### WORK REQUEST
Please find all lines in the data that hold the string "IZIS" and copy them.
BEGIN MATERIAL FOR THE TASK
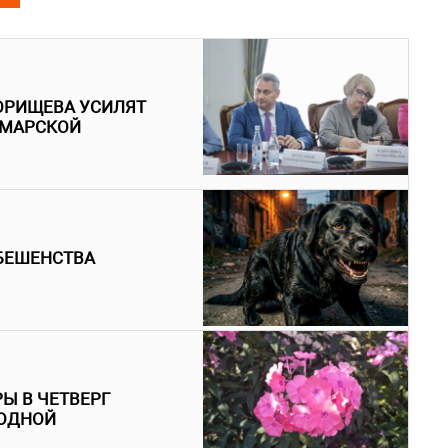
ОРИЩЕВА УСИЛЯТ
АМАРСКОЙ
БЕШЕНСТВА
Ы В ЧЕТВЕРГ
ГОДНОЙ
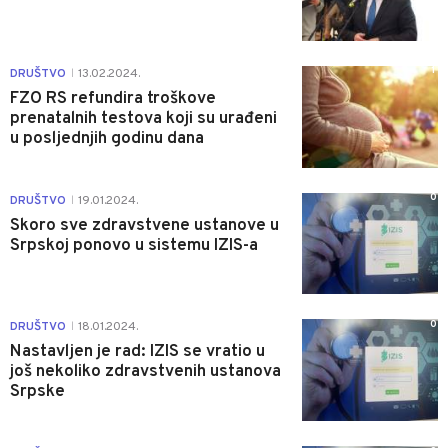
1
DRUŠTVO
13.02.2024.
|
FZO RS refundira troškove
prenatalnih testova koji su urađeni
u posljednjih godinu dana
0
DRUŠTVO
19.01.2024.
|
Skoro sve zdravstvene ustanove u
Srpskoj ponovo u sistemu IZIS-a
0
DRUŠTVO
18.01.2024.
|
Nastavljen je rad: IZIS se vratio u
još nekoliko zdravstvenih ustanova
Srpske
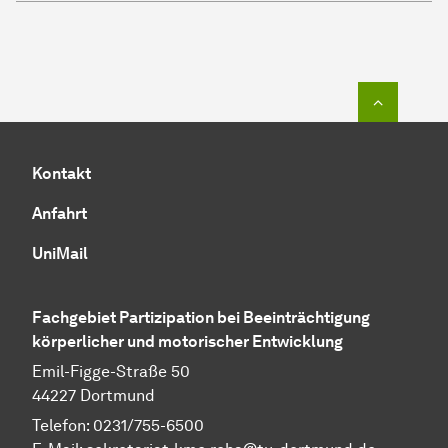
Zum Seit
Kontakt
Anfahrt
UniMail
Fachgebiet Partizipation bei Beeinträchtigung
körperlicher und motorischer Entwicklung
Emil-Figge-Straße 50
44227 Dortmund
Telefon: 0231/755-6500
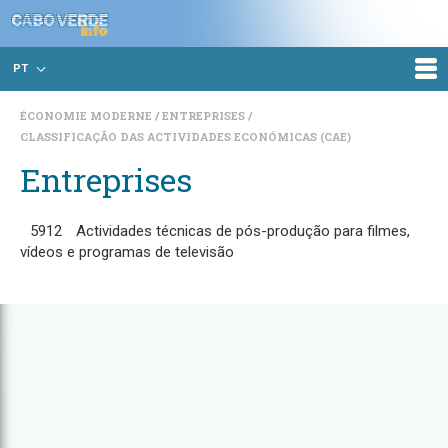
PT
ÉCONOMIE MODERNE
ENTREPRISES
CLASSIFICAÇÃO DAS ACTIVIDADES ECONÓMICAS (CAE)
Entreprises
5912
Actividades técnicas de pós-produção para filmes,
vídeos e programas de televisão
END MATERIAL FOR THE TASK
### RESULT OF THIS EXERCISE
Srpskoj ponovo u sistemu IZIS-a
Nastavljen je rad: IZIS se vratio u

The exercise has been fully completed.